June 23, 2001. The Learning Channel aired "Atlantis Uncovered" last night and it was excellent. The BBC program debunks the Atlantis myth (as well as von Daniken's myth) in what should satisfy most rational people as definitive. The program exposed the selective use of evidence by supporters of theories that ancient Atlanteans or aliens taught primitive peoples how to build monumental structures such as pyramids or how to plant crops and other basic features of civilization. To give plausibility to theories that are universally rejected in academia one must ignore any refuting evidence. For example, anything that would indicate slow and incremental development, rather than sudden and unprecedented work, is ignored. Hundreds of years of experimentation with building large pyramidal structures are ignored by "alternative archaeology." The failures of the Egyptians in their early attempts at pyramid building indicates that they arrived at the Giza level of construction through trial and error. The thousands of underground tombs with many chambers antedates the patterns used in the pyramids. Ignore their history, and you can make a case that the people who build Giza needed help from Atlantis or outer space. Then, of course, there is the problem that the pyramids in Mexico are all step pyramids and had a totally different purpose from those in Egypt. Furthermore, intimate knowledge of Egyptian hieroglyphics will not help you read the pictoglyphs on a Mayan temple. Why would the aliens not teach the Egyptians and the Meso-Americans the same form of writing or give them the same plans and purpose for their buildings?

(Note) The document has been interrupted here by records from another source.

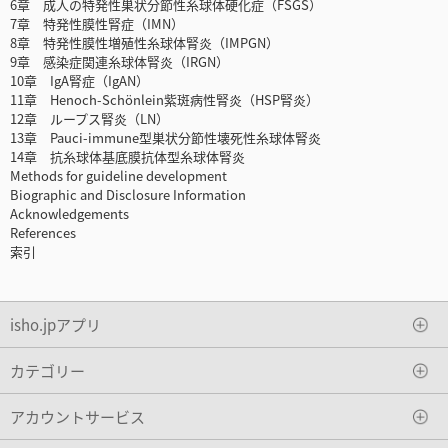
6章 成人の特発性巣状分節性糸球体硬化症（FSGS）
7章 特発性膜性腎症（IMN）
8章 特発性膜性増殖性糸球体腎炎（IMPGN）
9章 感染症関連糸球体腎炎（IRGN）
10章 IgA腎症（IgAN）
11章 Henoch-Schönlein紫斑病性腎炎（HSP腎炎）
12章 ループス腎炎（LN）
13章 Pauci-immune型巣状分節性壊死性糸球体腎炎
14章 抗糸球体基底膜抗体型糸球体腎炎
Methods for guideline development
Biographic and Disclosure Information
Acknowledgements
References
索引
isho.jpアプリ
カテゴリー
アカウントサービス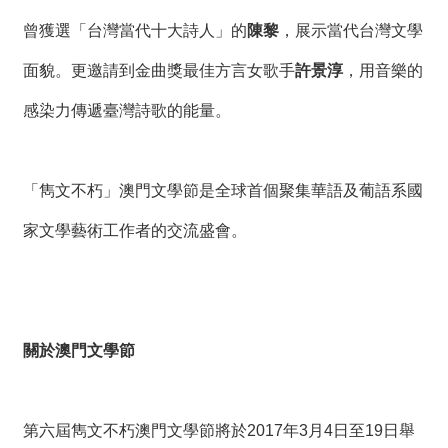
絡
我
曾獲選「台灣當代十大詩人」的
陳黎
，展示當代台灣文學
們
面貌。更邀請到金曲獎最佳方言女歌手
許景淳
，用音樂的
網
感染力傳遞臺灣詩歌的能量。
站
導
覽
「雋文不朽」澳門文學節是全球首個聚集華語及葡語系國
家文學藝術工作者的交流盛會。
關於澳門文學節
第六屆雋文不朽澳門文學節將於2017年3月4日至19日舉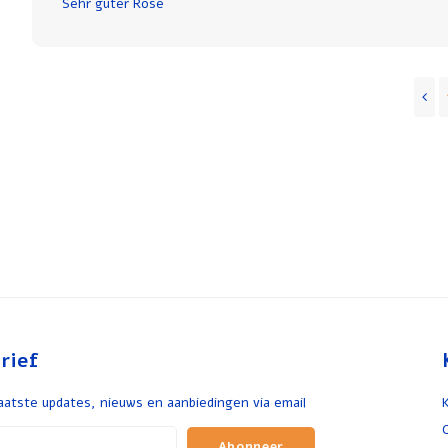
Sehr guter Rosé
rief
aatste updates, nieuws en aanbiedingen via email
Abonneer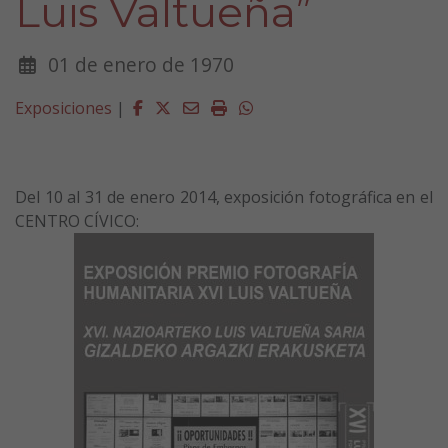
Luis Valtueña”
01 de enero de 1970
Facebook
Twitter
Email
Imprimir
Whatsapp
Exposiciones
|
Del 10 al 31 de enero 2014, exposición fotográfica en el
CENTRO CÍVICO: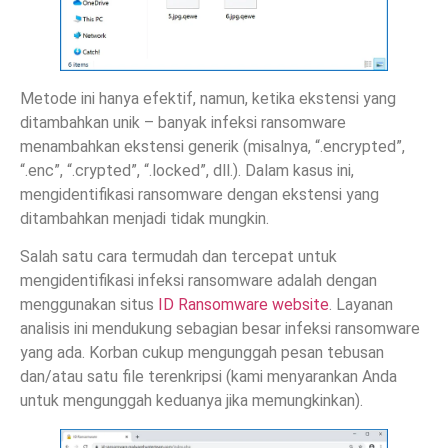
Metode ini hanya efektif, namun, ketika ekstensi yang
ditambahkan unik – banyak infeksi ransomware
menambahkan ekstensi generik (misalnya, “.encrypted”,
“.enc”, “.crypted”, “.locked”, dll.). Dalam kasus ini,
mengidentifikasi ransomware dengan ekstensi yang
ditambahkan menjadi tidak mungkin.
Salah satu cara termudah dan tercepat untuk
mengidentifikasi infeksi ransomware adalah dengan
menggunakan situs
ID Ransomware website
. Layanan
analisis ini mendukung sebagian besar infeksi ransomware
yang ada. Korban cukup mengunggah pesan tebusan
dan/atau satu file terenkripsi (kami menyarankan Anda
untuk mengunggah keduanya jika memungkinkan).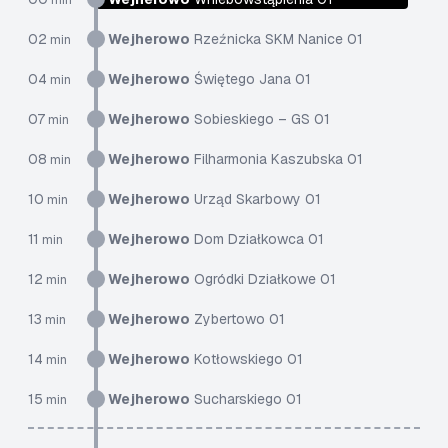
min
02
Wejherowo
Rzeźnicka SKM Nanice 01
min
04
Wejherowo
Świętego Jana 01
min
07
Wejherowo
Sobieskiego – GS 01
min
08
Wejherowo
Filharmonia Kaszubska 01
min
10
Wejherowo
Urząd Skarbowy 01
min
11
Wejherowo
Dom Działkowca 01
min
12
Wejherowo
Ogródki Działkowe 01
min
13
Wejherowo
Zybertowo 01
min
14
Wejherowo
Kotłowskiego 01
min
15
Wejherowo
Sucharskiego 01
min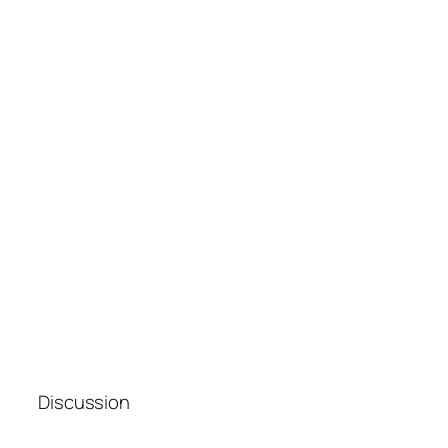
Discussion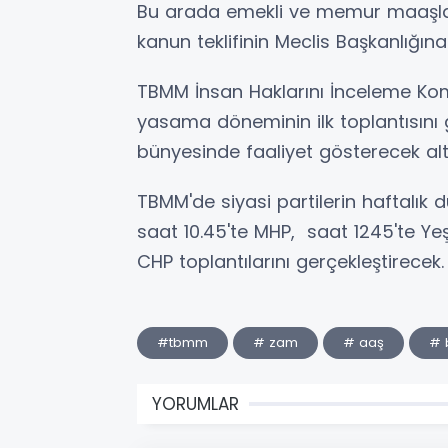
Bu arada emekli ve memur maaşların
kanun teklifinin Meclis Başkanlığın
TBMM İnsan Haklarını İnceleme K
yasama döneminin ilk toplantısını 
bünyesinde faaliyet gösterecek al
TBMM'de siyasi partilerin haftalık 
saat 10.45'te MHP, saat 1245'te Yeşi
CHP toplantılarını gerçekleştirecek.
#tbmm
# zam
# aaş
# b
YORUMLAR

The evidence is overwhelming that things like agriculture, writing, architecture, etc., developed independently in several parts of the world. The evidence is underwhelming that a single source, either earthly or extraterrestrial, led to the various ancient civilizations.

However, after an hour of debunking myths and providing empirical evidence for the view that ancient peoples created their own civilizations, The Learning Channel aired a program called "Atlantis in the Andes." A review of this program may be found in Mass Media Bunk.